*Activity*.
Quote exactly and only this range of lines in the data below: the line that holds "Podcast (188, 2430)" to the line that holds "Juan Camilo Colorado (252, 375)", both included.

Entries taken from a collection:

##########

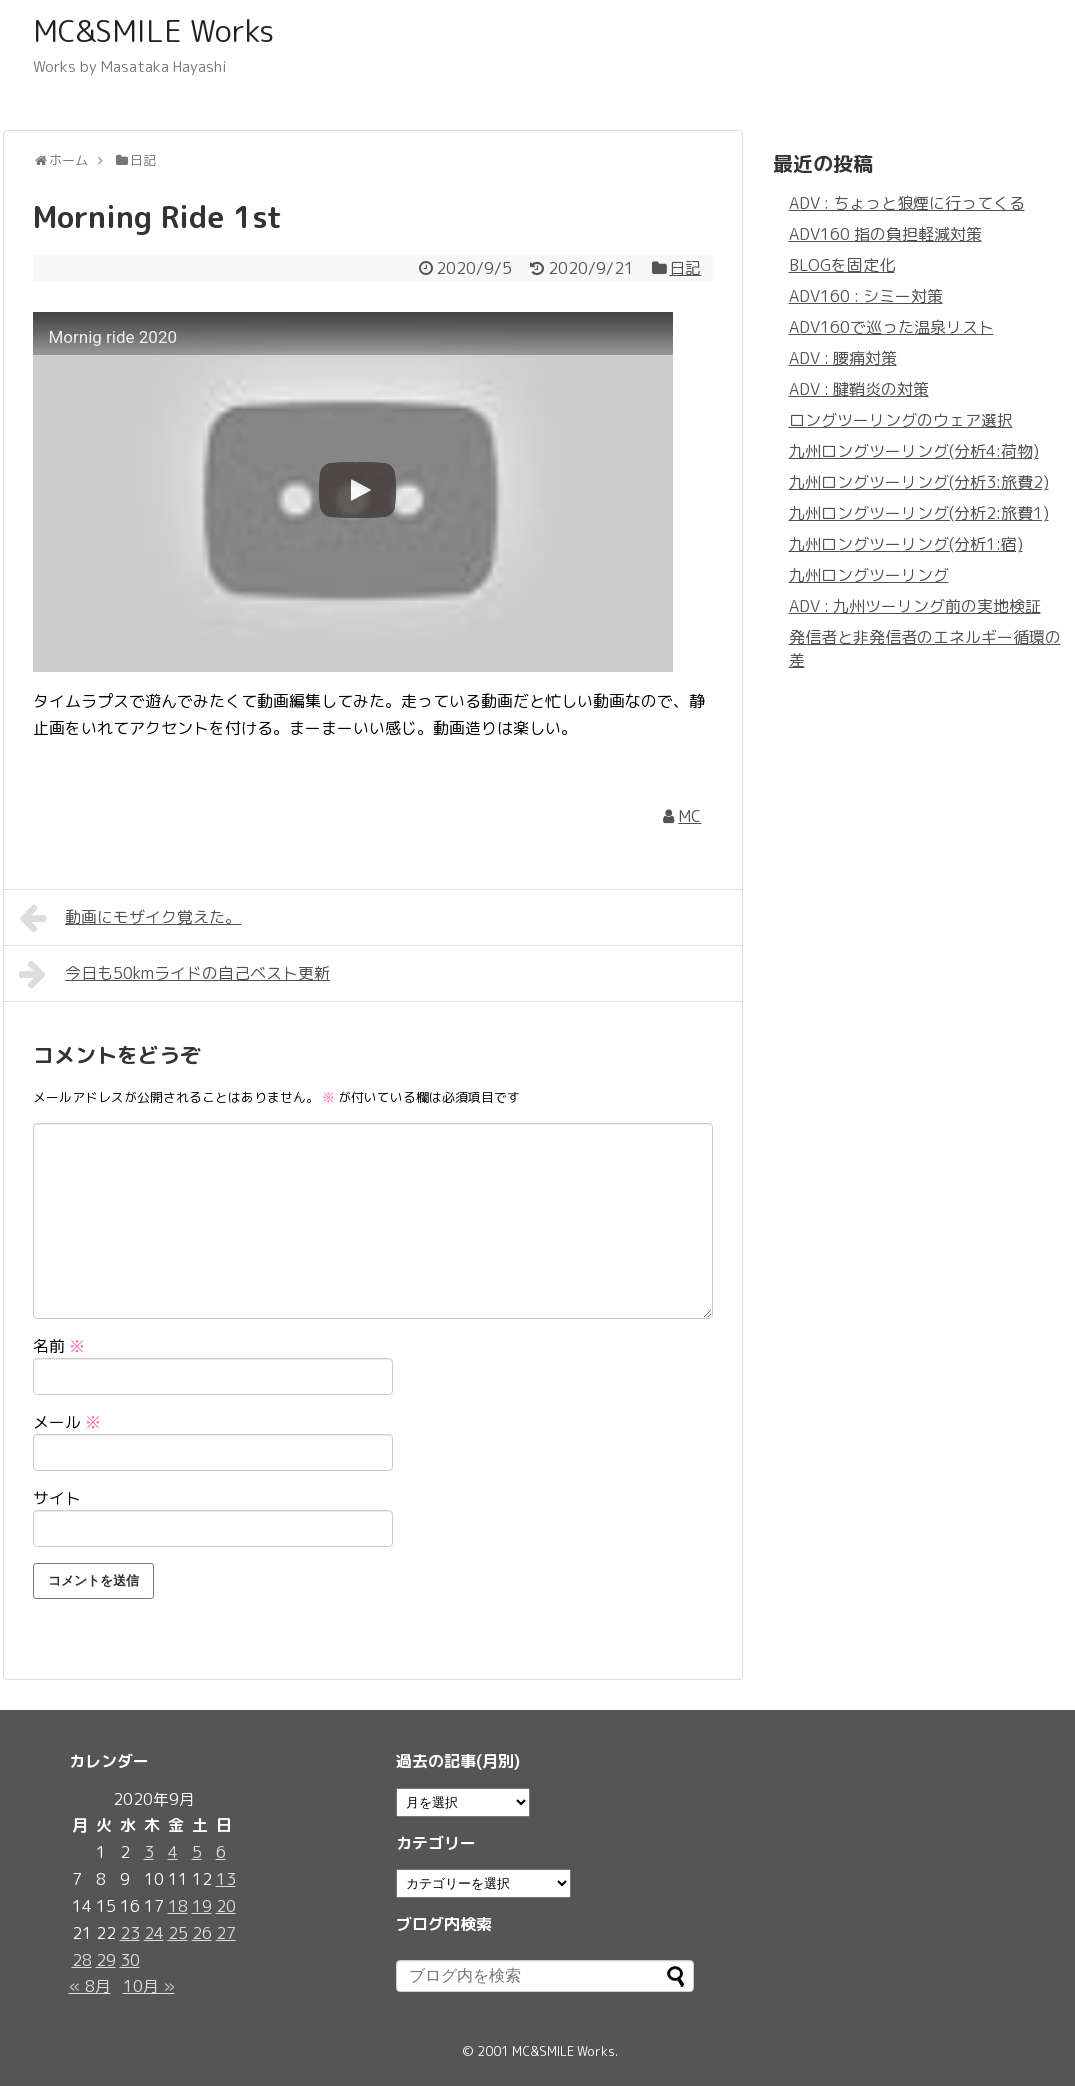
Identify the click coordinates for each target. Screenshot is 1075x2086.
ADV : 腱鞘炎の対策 (859, 389)
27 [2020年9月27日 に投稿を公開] (226, 1933)
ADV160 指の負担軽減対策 (885, 234)
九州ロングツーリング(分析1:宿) (906, 544)
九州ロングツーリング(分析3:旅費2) (919, 482)
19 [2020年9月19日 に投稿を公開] (202, 1906)
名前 (59, 1346)
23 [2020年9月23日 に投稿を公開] (130, 1933)
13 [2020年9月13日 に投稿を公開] (226, 1879)
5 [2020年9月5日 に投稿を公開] (197, 1852)
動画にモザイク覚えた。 (130, 918)
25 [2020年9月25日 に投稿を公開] (178, 1933)
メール (67, 1422)
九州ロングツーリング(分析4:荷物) (914, 451)
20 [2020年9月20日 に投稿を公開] (226, 1906)
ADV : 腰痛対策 (843, 358)
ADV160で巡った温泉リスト (891, 327)
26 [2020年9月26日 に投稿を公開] (202, 1933)
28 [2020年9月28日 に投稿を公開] (82, 1960)
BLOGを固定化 (842, 265)
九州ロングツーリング (869, 575)
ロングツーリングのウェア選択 (901, 420)
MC (689, 816)
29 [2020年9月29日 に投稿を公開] (106, 1960)
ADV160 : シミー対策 (866, 296)
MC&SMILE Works (153, 31)
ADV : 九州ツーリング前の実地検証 (915, 606)
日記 (685, 268)
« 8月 (90, 1986)
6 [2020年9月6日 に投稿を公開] (221, 1852)
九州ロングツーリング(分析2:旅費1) (919, 513)
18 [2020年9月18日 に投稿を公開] (178, 1906)
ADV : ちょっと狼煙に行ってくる (907, 203)
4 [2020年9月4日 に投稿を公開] (173, 1852)
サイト (57, 1498)
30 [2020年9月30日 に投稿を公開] (130, 1960)
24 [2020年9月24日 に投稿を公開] (154, 1933)
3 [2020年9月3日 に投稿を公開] (149, 1852)
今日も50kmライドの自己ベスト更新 (175, 974)
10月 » (149, 1986)
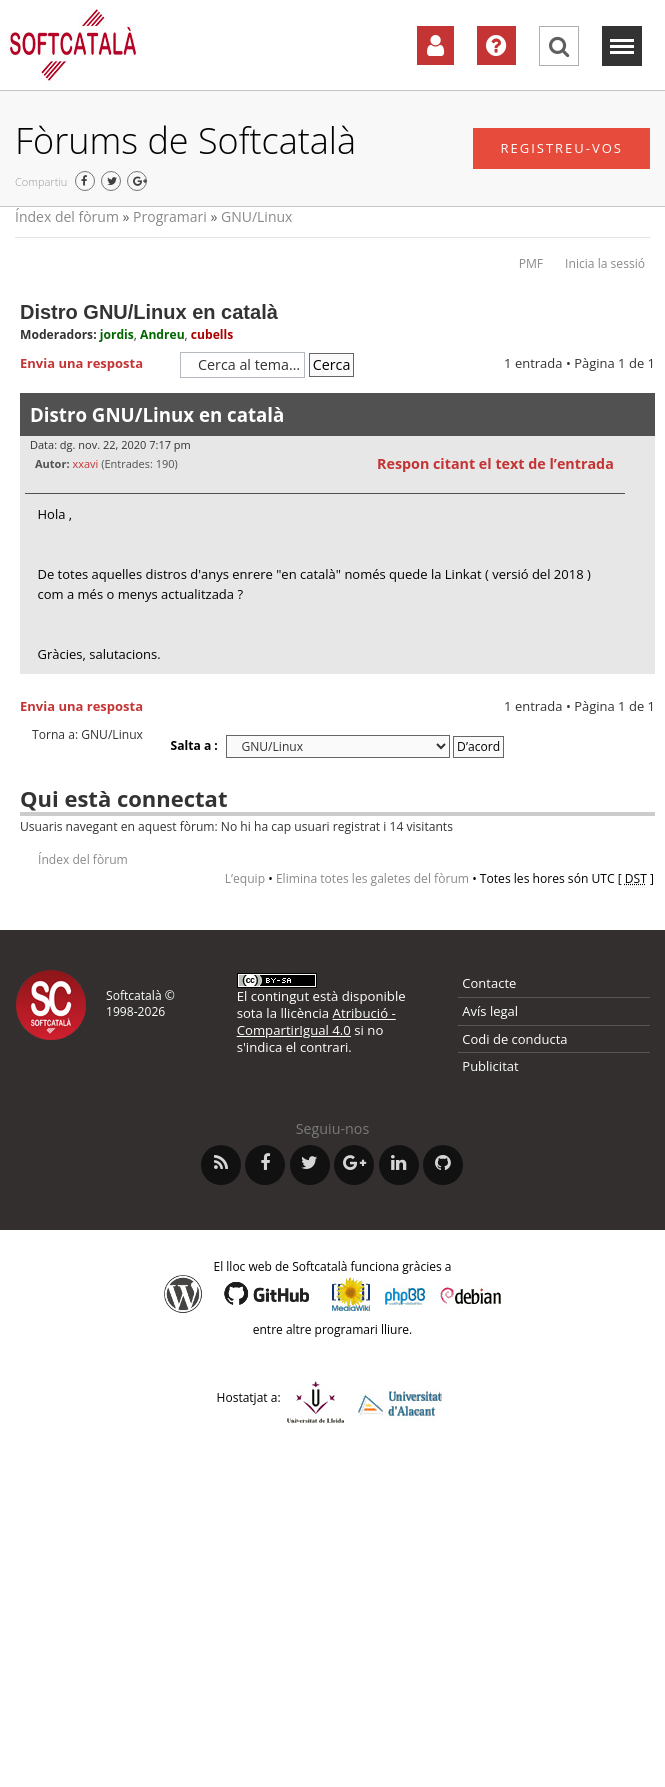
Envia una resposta (95, 364)
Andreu (162, 334)
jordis (117, 334)
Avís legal (490, 1011)
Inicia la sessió (605, 263)
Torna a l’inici (639, 686)
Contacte (489, 983)
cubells (212, 334)
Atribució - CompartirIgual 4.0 (316, 1021)
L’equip (245, 878)
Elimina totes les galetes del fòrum (372, 878)
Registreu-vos (561, 148)
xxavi (85, 463)
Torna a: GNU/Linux (87, 735)
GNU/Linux (256, 216)
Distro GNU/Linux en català (149, 312)
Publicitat (490, 1066)
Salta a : (194, 745)
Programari (170, 216)
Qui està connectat (123, 798)
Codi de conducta (514, 1039)
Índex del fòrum (67, 216)
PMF (531, 263)
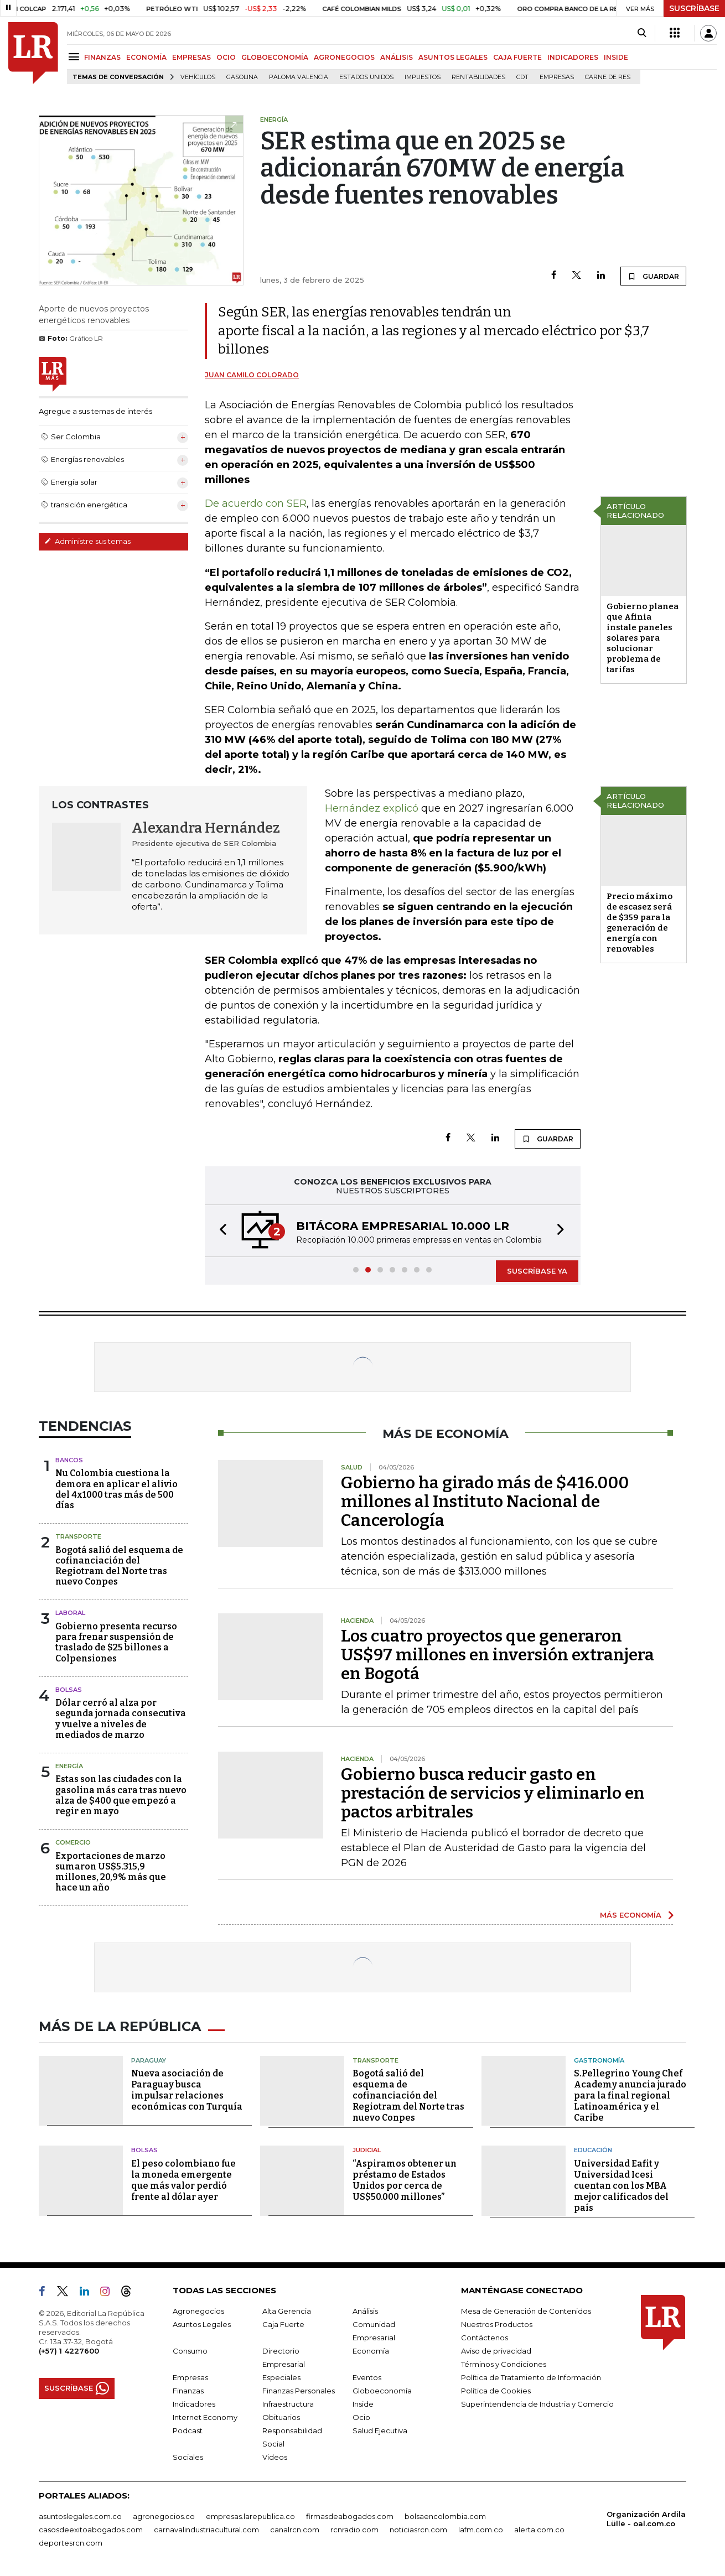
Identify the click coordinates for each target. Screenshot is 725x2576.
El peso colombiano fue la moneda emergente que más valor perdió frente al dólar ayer (183, 2180)
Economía (371, 2350)
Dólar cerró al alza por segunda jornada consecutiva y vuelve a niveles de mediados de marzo (120, 1718)
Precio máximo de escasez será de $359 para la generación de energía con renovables (639, 922)
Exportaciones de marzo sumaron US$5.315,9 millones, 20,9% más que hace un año (110, 1872)
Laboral (70, 1613)
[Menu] (75, 56)
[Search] (641, 33)
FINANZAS (102, 57)
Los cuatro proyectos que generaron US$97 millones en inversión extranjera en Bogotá (497, 1655)
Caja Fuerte (283, 2324)
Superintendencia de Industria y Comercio (537, 2404)
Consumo (190, 2350)
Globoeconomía (382, 2390)
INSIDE (616, 57)
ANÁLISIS (396, 57)
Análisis (365, 2311)
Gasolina (242, 77)
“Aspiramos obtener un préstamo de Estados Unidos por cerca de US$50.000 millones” (405, 2180)
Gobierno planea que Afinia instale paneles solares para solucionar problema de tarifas (643, 637)
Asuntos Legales (202, 2324)
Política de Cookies (496, 2390)
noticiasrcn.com (418, 2529)
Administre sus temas (87, 541)
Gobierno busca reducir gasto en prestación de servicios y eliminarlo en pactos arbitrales (493, 1793)
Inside (363, 2404)
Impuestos (423, 77)
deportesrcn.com (70, 2542)
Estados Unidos (366, 77)
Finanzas (188, 2390)
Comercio (73, 1842)
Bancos (69, 1460)
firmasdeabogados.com (349, 2516)
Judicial (367, 2150)
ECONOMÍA (146, 57)
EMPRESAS (191, 57)
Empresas (557, 77)
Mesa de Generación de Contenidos (526, 2311)
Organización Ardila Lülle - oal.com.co (646, 2519)
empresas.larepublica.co (250, 2516)
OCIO (226, 57)
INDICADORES (572, 57)
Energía (69, 1766)
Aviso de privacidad (496, 2350)
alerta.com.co (539, 2529)
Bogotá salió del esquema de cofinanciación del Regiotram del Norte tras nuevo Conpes (119, 1566)
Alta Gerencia (286, 2311)
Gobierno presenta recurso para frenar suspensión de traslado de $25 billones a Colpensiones (116, 1642)
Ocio (361, 2417)
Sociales (188, 2457)
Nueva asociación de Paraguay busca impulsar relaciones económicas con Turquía (186, 2090)
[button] (220, 1230)
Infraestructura (288, 2404)
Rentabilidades (478, 77)
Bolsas (68, 1690)
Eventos (367, 2377)
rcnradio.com (354, 2529)
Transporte (78, 1536)
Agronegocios (198, 2311)
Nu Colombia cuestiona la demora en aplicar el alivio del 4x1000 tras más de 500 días (116, 1489)
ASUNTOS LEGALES (453, 57)
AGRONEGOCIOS (344, 57)
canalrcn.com (294, 2529)
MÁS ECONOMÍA (630, 1914)
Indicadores (194, 2404)
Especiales (281, 2377)
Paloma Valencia (298, 77)
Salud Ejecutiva (380, 2430)
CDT (522, 77)
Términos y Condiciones (503, 2364)
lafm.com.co (480, 2529)
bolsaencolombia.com (445, 2516)
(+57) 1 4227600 (69, 2350)
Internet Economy (205, 2417)
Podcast (188, 2430)
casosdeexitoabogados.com (91, 2529)
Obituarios (281, 2417)
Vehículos (197, 77)
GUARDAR (653, 276)
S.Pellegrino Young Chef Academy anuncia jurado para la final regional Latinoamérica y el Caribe (630, 2095)
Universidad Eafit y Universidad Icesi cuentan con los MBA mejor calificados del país (621, 2185)
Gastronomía (599, 2060)
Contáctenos (484, 2337)
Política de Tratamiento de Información (531, 2377)
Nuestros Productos (496, 2324)
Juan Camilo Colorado (252, 375)
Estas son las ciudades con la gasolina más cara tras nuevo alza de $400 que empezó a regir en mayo (121, 1795)
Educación (593, 2150)
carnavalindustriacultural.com (206, 2529)
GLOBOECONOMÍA (274, 57)
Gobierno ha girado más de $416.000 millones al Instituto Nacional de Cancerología (485, 1501)
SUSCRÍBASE (694, 8)
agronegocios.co (164, 2516)
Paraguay (148, 2060)
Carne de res (607, 77)
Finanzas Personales (298, 2390)
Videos (274, 2457)
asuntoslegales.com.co (80, 2516)
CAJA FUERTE (517, 57)
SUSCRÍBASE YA (537, 1270)
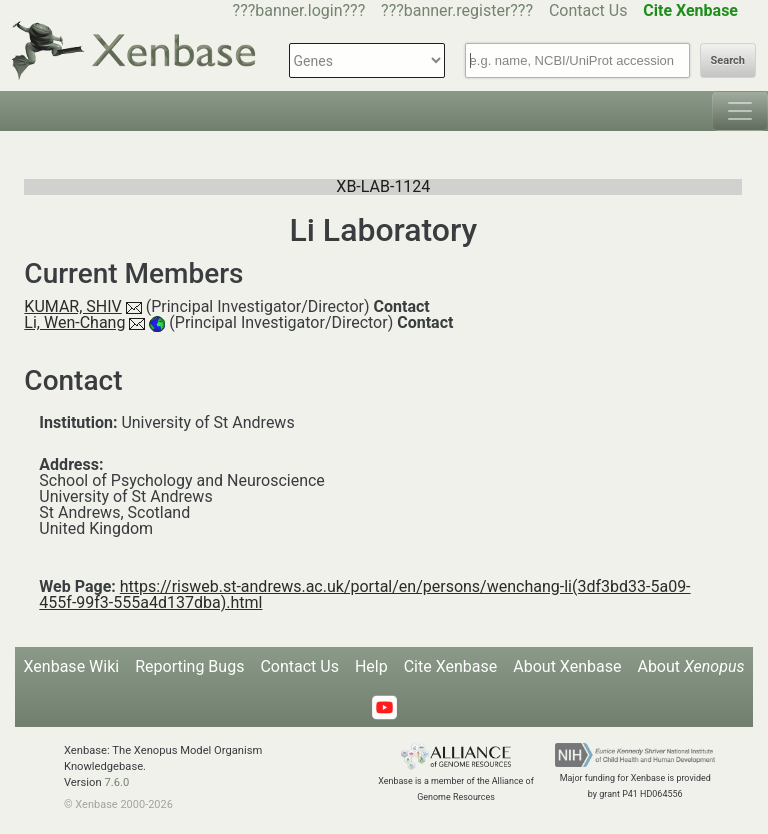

##########

*Task solution*.
Podcast (188, 2430)
casosdeexitoabogados.com (91, 2529)
Obituarios (281, 2417)
Vehículos (197, 77)
GUARDAR (653, 276)
S.Pellegrino Young Chef Academy anuncia jurado para la final regional Latinoamérica y el Caribe (630, 2095)
Universidad Eafit y Universidad Icesi cuentan con los MBA mejor calificados del país (621, 2185)
Gastronomía (599, 2060)
Contáctenos (484, 2337)
Política de Tratamiento de Información (531, 2377)
Nuestros Productos (496, 2324)
Juan Camilo Colorado (252, 375)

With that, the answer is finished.